_Goal of the exercise_
Gather all lines with "naturale" from the records.

Dataset records Start Marker

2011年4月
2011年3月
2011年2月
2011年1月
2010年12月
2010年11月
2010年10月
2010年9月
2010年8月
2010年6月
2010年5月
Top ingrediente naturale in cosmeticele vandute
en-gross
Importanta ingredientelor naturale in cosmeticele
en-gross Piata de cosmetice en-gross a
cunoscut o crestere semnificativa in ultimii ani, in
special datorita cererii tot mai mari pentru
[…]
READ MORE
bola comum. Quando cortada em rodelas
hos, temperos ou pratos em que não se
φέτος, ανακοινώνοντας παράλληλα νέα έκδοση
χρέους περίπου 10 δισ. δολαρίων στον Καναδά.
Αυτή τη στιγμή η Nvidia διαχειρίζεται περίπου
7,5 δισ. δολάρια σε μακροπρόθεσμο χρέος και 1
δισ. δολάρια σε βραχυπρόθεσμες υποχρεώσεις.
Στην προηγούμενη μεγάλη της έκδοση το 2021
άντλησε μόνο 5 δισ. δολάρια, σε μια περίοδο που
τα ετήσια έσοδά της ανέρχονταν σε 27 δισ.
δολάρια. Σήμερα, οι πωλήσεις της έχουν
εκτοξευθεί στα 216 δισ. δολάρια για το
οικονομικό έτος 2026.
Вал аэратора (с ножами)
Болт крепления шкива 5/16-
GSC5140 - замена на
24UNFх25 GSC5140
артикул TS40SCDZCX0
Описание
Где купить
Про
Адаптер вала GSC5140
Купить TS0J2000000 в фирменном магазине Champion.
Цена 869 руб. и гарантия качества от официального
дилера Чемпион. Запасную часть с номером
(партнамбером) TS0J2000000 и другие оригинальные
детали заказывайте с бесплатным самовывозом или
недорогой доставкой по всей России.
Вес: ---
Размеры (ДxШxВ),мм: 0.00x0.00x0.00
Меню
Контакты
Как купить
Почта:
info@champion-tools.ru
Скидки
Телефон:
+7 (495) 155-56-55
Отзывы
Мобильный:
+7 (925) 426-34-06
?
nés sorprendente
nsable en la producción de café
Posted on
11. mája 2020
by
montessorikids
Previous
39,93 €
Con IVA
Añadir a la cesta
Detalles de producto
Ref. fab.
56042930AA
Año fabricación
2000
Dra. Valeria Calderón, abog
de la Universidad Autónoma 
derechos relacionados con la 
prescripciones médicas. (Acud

Dataset records End Marker

_Reply to the task_
Top ingrediente naturale in cosmeticele vandute
Importanta ingredientelor naturale in cosmeticele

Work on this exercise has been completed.